IGD is predicting that the burgeoning food-to-go market will be worth £21.7bn by 2021, up from £16.1bn this year, offering significant opportunities for growth.
IGD splits the food-to-go market into five segments, with all expected to increase significantly by 2021:
- Food-to-go specialists have been growing their scale and impact across the UK, and will be the strongest climbers, with a predicted worth of up to £7.1bn in five years;
- Quick service restaurants (QSRs) will be the second-largest segment of food-to-go, and will be worth up to £6bn by 2021;
- Coffee specialists will be the second-fastest growers, and could be worth as much as £3.9bn by 2021;
- Food-to-go sales at convenience, forecourts and other retailers are predicted to be worth as much as £3.3bn in five years’ time;
- Supermarkets and hypermarkets will also expand their food-to-go ranges over the next five years, to be worth up to £1.4bn
Joanne Denney-Finch, IGD chief executive, said: “Over the next five years, we are forecasting growth of up to 35% for the overall food-to-go market, providing there is a favourable economic backdrop. Suppliers are seeking ways to expand, so the growth potential of this dynamic and rapidly shifting sector represents a really clear opportunity.
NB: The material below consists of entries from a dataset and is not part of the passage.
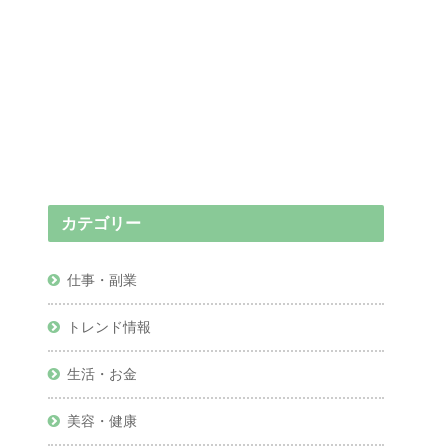
カテゴリー
仕事・副業
トレンド情報
生活・お金
美容・健康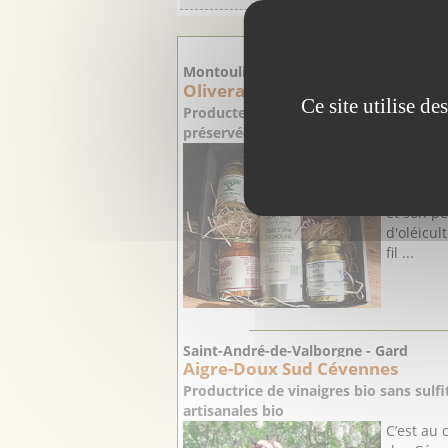
PRO
Montoulieu - Hérault
Oliveraie Barthélémy
Ce site utilise d
Producteurs Oléicole à Montoulieu (3
préservée le long de la faille des Céve
L’ Oliver
entrepris
plus de 
et son pè
d'oléicult
fil ...
Saint-André-de-Valborgne - Gard
Aigre-Doux Sud Cévennes
Productrice de vinaigres bio sans sulf
artisanales bio
C’est au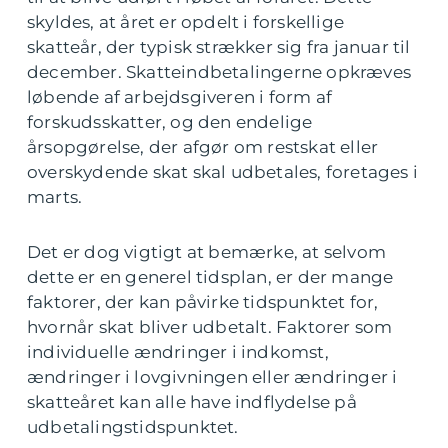
skyldes, at året er opdelt i forskellige
skatteår, der typisk strækker sig fra januar til
december. Skatteindbetalingerne opkræves
løbende af arbejdsgiveren i form af
forskudsskatter, og den endelige
årsopgørelse, der afgør om restskat eller
overskydende skat skal udbetales, foretages i
marts.
Det er dog vigtigt at bemærke, at selvom
dette er en generel tidsplan, er der mange
faktorer, der kan påvirke tidspunktet for,
hvornår skat bliver udbetalt. Faktorer som
individuelle ændringer i indkomst,
ændringer i lovgivningen eller ændringer i
skatteåret kan alle have indflydelse på
udbetalingstidspunktet.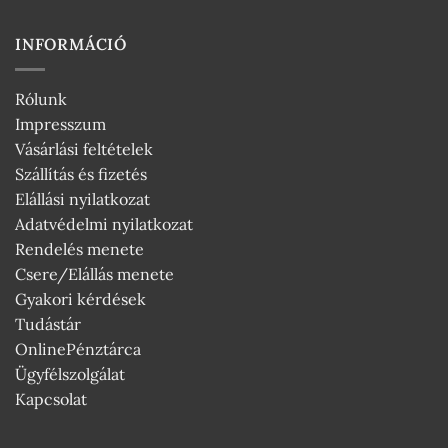
INFORMÁCIÓ
Rólunk
Impresszum
Vásárlási feltételek
Szállítás és fizetés
Elállási nyilatkozat
Adatvédelmi nyilatkozat
Rendelés menete
Csere/Elállás menete
Gyakori kérdések
Tudástár
OnlinePénztárca
Ügyfélszolgálat
Kapcsolat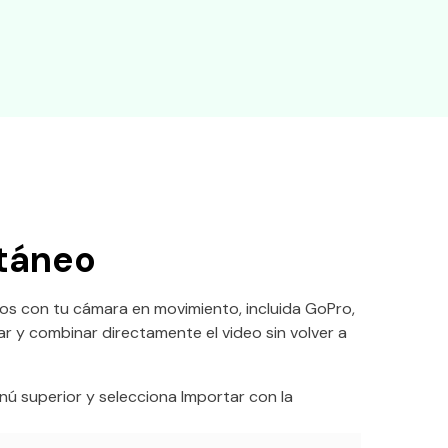
ntáneo
os con tu cámara en movimiento, incluida GoPro,
y combinar directamente el video sin volver a
menú superior y selecciona Importar con la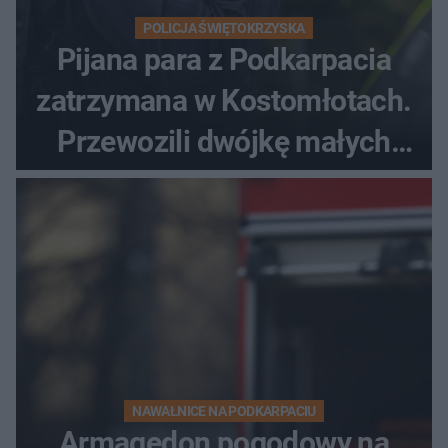
POLICJA ŚWIĘTOKRZYSKA
Pijana para z Podkarpacia
zatrzymana w Kostomłotach.
Przewozili dwójkę małych
dzieci
NAWAŁNICE NA PODKARPACIU
Armagedon pogodowy na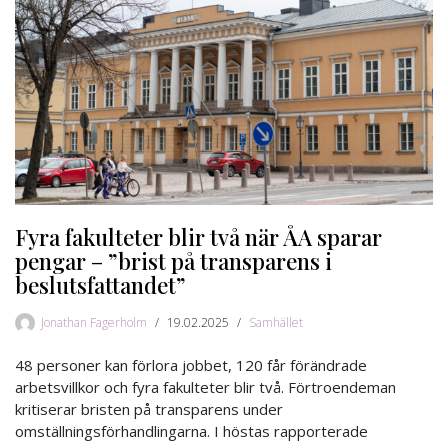
Fyra fakulteter blir två när ÅA sparar
pengar – ”brist på transparens i
beslutsfattandet”
Jonathan Fagerholm
19.02.2025
Samhället
48 personer kan förlora jobbet, 120 får förändrade
arbetsvillkor och fyra fakulteter blir två. Förtroendeman
kritiserar bristen på transparens under
omställningsförhandlingarna. I höstas rapporterade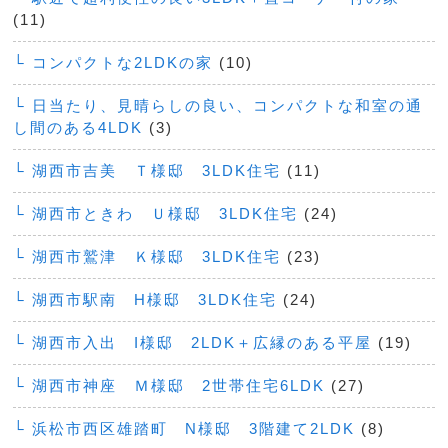
(11)
└ コンパクトな2LDKの家
(10)
└ 日当たり、見晴らしの良い、コンパクトな和室の通
し間のある4LDK
(3)
└ 湖西市吉美 Ｔ様邸 3LDK住宅
(11)
└ 湖西市ときわ Ｕ様邸 3LDK住宅
(24)
└ 湖西市鷲津 Ｋ様邸 3LDK住宅
(23)
└ 湖西市駅南 H様邸 3LDK住宅
(24)
└ 湖西市入出 I様邸 2LDK＋広縁のある平屋
(19)
└ 湖西市神座 Ｍ様邸 2世帯住宅6LDK
(27)
└ 浜松市西区雄踏町 N様邸 3階建て2LDK
(8)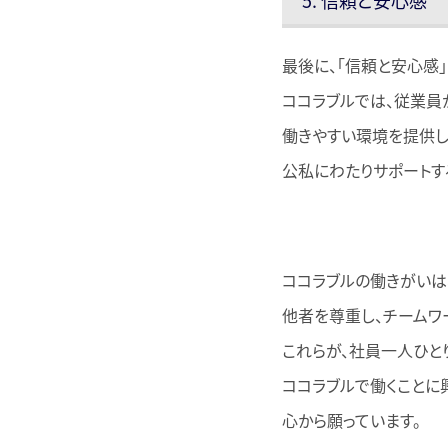
5. 信頼と安心感
最後に、「信頼と安心感
ココラブルでは、従業員
働きやすい環境を提供し
公私にわたりサポートす
ココラブルの働きがいは
他者を尊重し、チームワ
これらが、社員一人ひと
ココラブルで働くことに
心から願っています。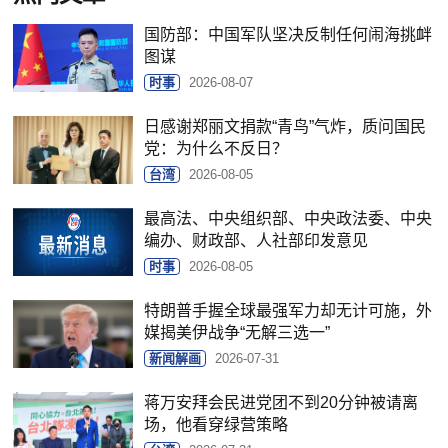
国防部：中国军队坚决反制任何闹海挑衅
图谋
时事
2026-08-07
日感谢郑丽文捐款“青鸟”气炸，质问国民
党：为什么不反日？
台湾
2026-08-05
最高法、中央组织部、中央政法委、中央
编办、财政部、人社部印发意见
时事
2026-08-05
特朗普手握全球最强军力却无计可施，外
媒揭美伊战争“无解三选一”
新闻解画
2026-07-31
蒋万安拜会民进党团不到20分钟被请离
场，他看穿绿营策略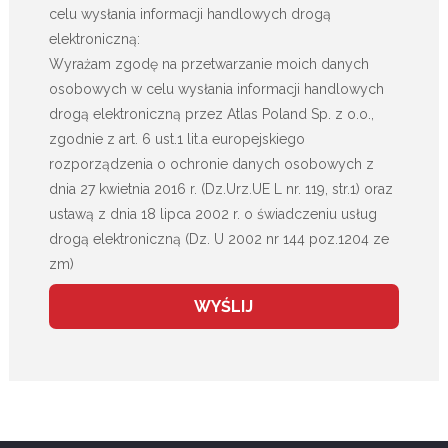
celu wysłania informacji handlowych drogą
elektroniczną:
Wyrażam zgodę na przetwarzanie moich danych
osobowych w celu wysłania informacji handlowych
drogą elektroniczną przez Atlas Poland Sp. z o.o.,
zgodnie z art. 6 ust.1 lit.a europejskiego
rozporządzenia o ochronie danych osobowych z
dnia 27 kwietnia 2016 r. (Dz.Urz.UE L nr. 119, str.1) oraz
ustawą z dnia 18 lipca 2002 r. o świadczeniu usług
drogą elektroniczną (Dz. U 2002 nr 144 poz.1204 ze
zm)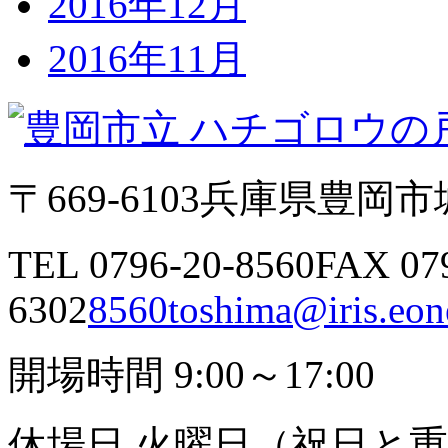
2016年12月
2016年11月
〒669-6103
兵庫県豊岡市城
TEL 0796-20-8560
FAX 07
6302
8560toshima@iris.eone
開場時間 9:00～17:00
休場日 火曜日（祝日と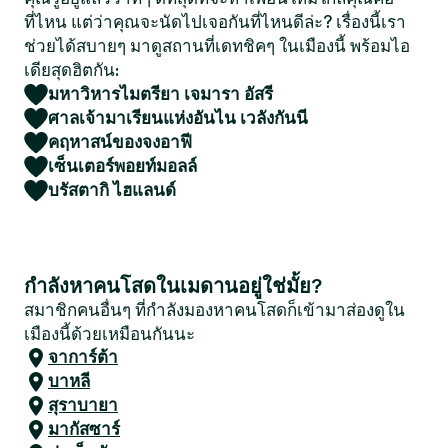
ที่ไหน แต่ว่าคุณจะนัดไปเจอกันที่ไหนดีล่ะ? เรื่องนี้เรา
ช่วยได้สบายๆ มาดูสถานที่เดทชิคๆ ในเมืองนี้ พร้อมไอ
เดียสุดฮิตกัน:
มหาวิหารไมตรียา เจมารา อัสรี
ศาลเจ้ามาเรียนแห่งอันไน เวลังกันนี
คฤหาสน์ของจงอาฟี
เซ็นเตอร์พอยท์มอลล์
บรัสตากิ ไฮแลนด์
กำลังหาคนโสดในเมดานอยู่ใช่มั้ย?
สมาชิกคนอื่นๆ ที่กำลังมองหาคนโสดก็เข้ามาส่องดูใน
เมืองนี้ด้วยเหมือนกันนะ
จาการ์ต้า
บาหลี
สุราบายา
มากัสซาร์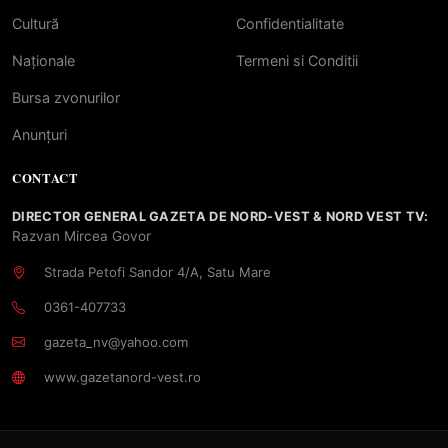
Cultură
Confidentialitate
Naționale
Termeni si Conditii
Bursa zvonurilor
Anunțuri
CONTACT
DIRECTOR GENERAL GAZETA DE NORD-VEST & NORD VEST TV:
Razvan Mircea Govor
Strada Petofi Sandor 4/A, Satu Mare
0361-407733
gazeta_nv@yahoo.com
www.gazetanord-vest.ro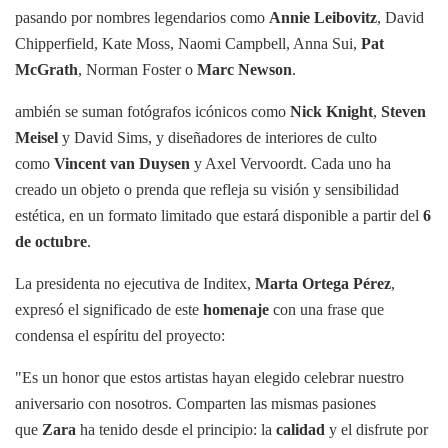
pasando por nombres legendarios como
Annie Leibovitz
, David
Chipperfield, Kate Moss, Naomi Campbell, Anna Sui,
Pat
McGrath
, Norman Foster o
Marc Newson
.
ambién se suman fotógrafos icónicos como
Nick Knight
,
Steven
Meisel
y David Sims, y diseñadores de interiores de culto
como
Vincent van Duysen
y Axel Vervoordt. Cada uno ha
creado un objeto o prenda que refleja su visión y sensibilidad
estética, en un formato limitado que estará disponible a partir del
6
de octubre
.
La presidenta no ejecutiva de Inditex,
Marta Ortega Pérez
,
expresó el significado de este
homenaje
con una frase que
condensa el espíritu del proyecto:
"Es un honor que estos artistas hayan elegido celebrar nuestro
aniversario con nosotros. Comparten las mismas pasiones
que
Zara
ha tenido desde el principio: la
calidad
y el disfrute por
“However, food-to-go is a different market to grocery retail, and requires a distinct approach to succeed.”
Looking at food-to-go and coffee specialists, Denney-Finch said: “Changing shopper habits will contribute greatly towards the strong growth of these two segments. We are seeing a rise in coffee culture, and our research shows that almost half (48%) of drink on-the-go shoppers are purchasing hot drinks.
“Shoppers are also beginning to adopt food-to-go as a lifestyle choice which presents a clear opportunity for these operators, and coffee specialists are responding to this by focusing more on food and improved lunchtime options.”
As for the growth of QSRs, Denney-Finch said: “Almost all shoppers (92%) say that speed of service is key to their food-to-go experience, which is partly why quick service restaurants are forecasted to be the second-biggest segment in value by 2021.
“A new, modern generation of burger bars and an increased focus on healthier options is really helping to drive this part of the market. Some 20% of shoppers are purchasing lunch on-the-go more than twice a week, which is another key driver of growth for QSR operators.”
And, lastly, on the subject of food-to-go growth in supermarkets, hypermarkets, convenience stores and forecourts, Denney-Finch added: “Busy, flexible lifestyles mean shoppers are shopping little and often, and this culture is causing a boom in food-to-go for convenience stores, which have a strong forecasted annual compound growth of 5.8%.
“To ensure they meet this demand, we have seen convenience retailers introducing specialist food-to-go counters in their stores, as well tailoring their ranges to the different times of the day shoppers purchase this category.
“Supermarkets and hypermarkets are also increasingly thinking about their food-to-go offering and have been trialling new formats, counters and ideas in-store. It’s obviously appealing to shoppers, as our research shows that supermarkets are the most popular place to buy a drink on-the-go (30%) and breakfast on-the-go (27%).”